For this exercise, copy each line of the records that contains the word "Luxurious".

(THE RECORDS begins)

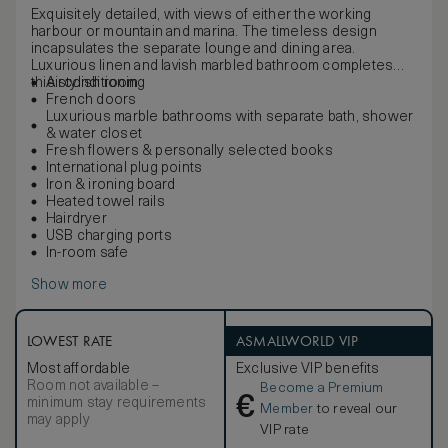
Exquisitely detailed, with views of either the working
harbour or mountain and marina. The timeless design
incapsulates the separate lounge and dining area.
Luxurious linen and lavish marbled bathroom completes
this stylish room.
Airconditioning
French doors
Luxurious marble bathrooms with separate bath, shower
& water closet
Fresh flowers & personally selected books
International plug points
Iron & ironing board
Heated towel rails
Hairdryer
USB charging ports
In-room safe
Show more
LOWEST RATE
ASMALLWORLD VIP
Most affordable
Exclusive VIP benefits
Room not available –
Become a Premium
€
minimum stay requirements
Member
to reveal our
may apply
VIP rate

(THE RECORDS ends)

WRITTEN RESPONSE:
Luxurious linen and lavish marbled bathroom completes
Luxurious marble bathrooms with separate bath, shower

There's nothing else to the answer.